BooksForKidsBlog

Tuesday, March 22, 2011

Down to Earth: Grounded by Kate Klise

I knew I should've cried, but I couldn't. I didn't feel sad. That's the other thing about funerals: sometimes you don't feel sad. You don't feel anything at all other than a sense of floating above yourself, and looking down on the scene, thinking: That's not really me; that's not really them.

Daralynn knows she should be dead, would've been dead, if her mom had not grounded her for fishing at Doc Lake without permission. Her pilot dad, big brother, and little sister went off for a fun flight around the countryside while she sulked on the porch, and they all died in an meaningless crash.

Now there's just Daralyn, her angry, dry-eyed mother, and her increasingly senile grandmother Mamaw, who adopts and cares for all the dolls kindly neighbors gave Dara after the funeral, the care that her mother is now incapable of offering her.

I began to think of my life as a time line. Before the Crash was B.C.. After the Deaths was A.D.

In my B.C. life my mother didn't have a job. Now in the A.D. era, Mother was going to be a hair stylist for dead people.

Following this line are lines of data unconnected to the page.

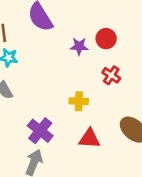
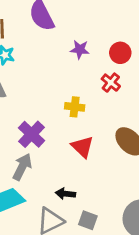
red circle: (106, 39) -> (120, 53), moved
red triangle: (89, 138) -> (82, 147), turned 35

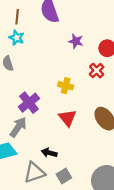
gray square: (88, 220) -> (64, 176), turned 32

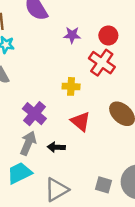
red cross: (97, 71) -> (102, 63), size x1.5
black arrow: (49, 153) -> (56, 147), moved
gray square: (64, 176) -> (103, 185), moved, turned -32

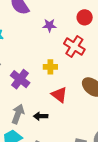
red circle: (108, 35) -> (85, 17), moved
purple cross: (34, 114) -> (20, 79), moved

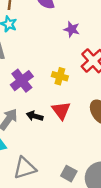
black arrow: (41, 116) -> (35, 116), moved

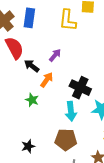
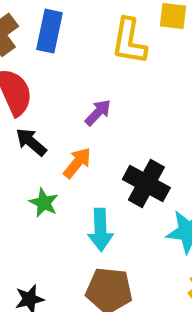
black arrow: (32, 66) -> (31, 142), moved
cyan arrow: (71, 111) -> (100, 230), moved

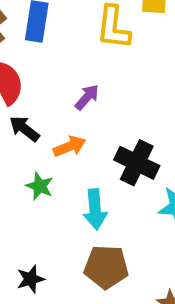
orange arrow: (77, 163) -> (70, 146), turned 32

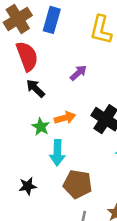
orange arrow: (70, 146) -> (65, 118), moved
cyan arrow: (95, 209) -> (57, 153), moved

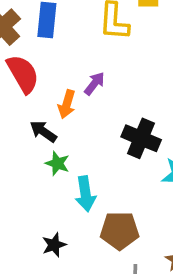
black arrow: (35, 88) -> (43, 131), moved
orange arrow: (65, 118) -> (67, 104), moved, turned 132

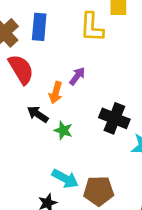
green star: (57, 163) -> (63, 130), moved
cyan arrow: (85, 194) -> (65, 179), moved, turned -52

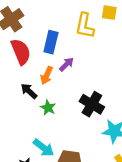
blue rectangle: (39, 27) -> (51, 42), moved

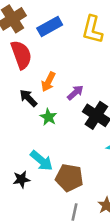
blue rectangle: (51, 42) -> (50, 27), moved, turned 45
purple arrow: (66, 64) -> (75, 92), moved

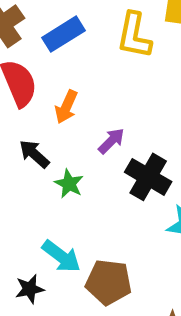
orange arrow: (48, 82) -> (66, 107), moved

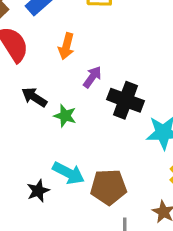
orange arrow: (66, 107) -> (66, 46), moved
black star: (30, 289) -> (38, 191), moved

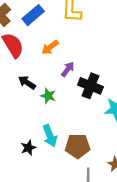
orange arrow: (66, 46) -> (50, 47), turned 36
cyan arrow: (69, 173) -> (50, 136), turned 40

For most of my life B.C., I'd been part of a family of five. Now we were a family of two--Mother and me, plus Mamaw next door.

In the tiny town of Digginsville, Missouri, population 402, there aren't many jobs for a young widow, and although taking a job styling client's hair for the local undertaker seems a strange job for the recently bereaved, in her matter-of-fact way Daralyn accepts her mom's new job and even goes along to learn the hairdressing trade, setting up her own styling chair for the kids in town and inadvertently creating "La Frenchie," a local haircut sensation. when she mistakes a little girl for a boy and gives her a Marlon Brando do.

Despite her mother's disapproval, Daralynn finds support from her flamboyant Aunt Josie, and things are beginning to look up in Digginsville. Dara is even heartened when she learns that what she takes to be a fancy ice-cream parlor is soon to open there Then she discovers to her mortification that a crematorium is not a sweet shop, but major competition for her mother's employer. To make matters even more complicated, the proposed proprietor of Clem's Crematorium turns out to be a devastatingly handsome fast talker who sweet-talks Aunt Josie out of her nest egg as backing and sweeps her off her feet with a proposal of marriage.

But Daralynn, a girl with both feet on the ground, intuits that there's something underhanded about Clem and throws all her eleven-year-old detective skills into sleuthing out the truth behind the new venture. What she discovers sets even the sensible Dara back on her heels, and when she learns that the much-touted cremation equipment which Josie paid for has never been delivered to Clem's enterprise, she realizes that she has to find out what the shyster is actually doing with those bodies he's being paid to cremate.

In a midnight confrontation at Doc Lake, Dara nails the murderous malefactor and proves herself a worthy heroine in Kate Klise's latest novel, appropriately titled Grounded (Feiwel & Friends, 2010). Klise is known for her quirky, yet poignant characters, and the aptly named Digginsville denizens are no exception, as salty as tears and as grounded in the realities of life as a cemetery marker. Klise brings her characters to a realization of the beauty of living life and valuing each other while they can in a story that is both an absorbing mystery adventure and a lesson for the soul.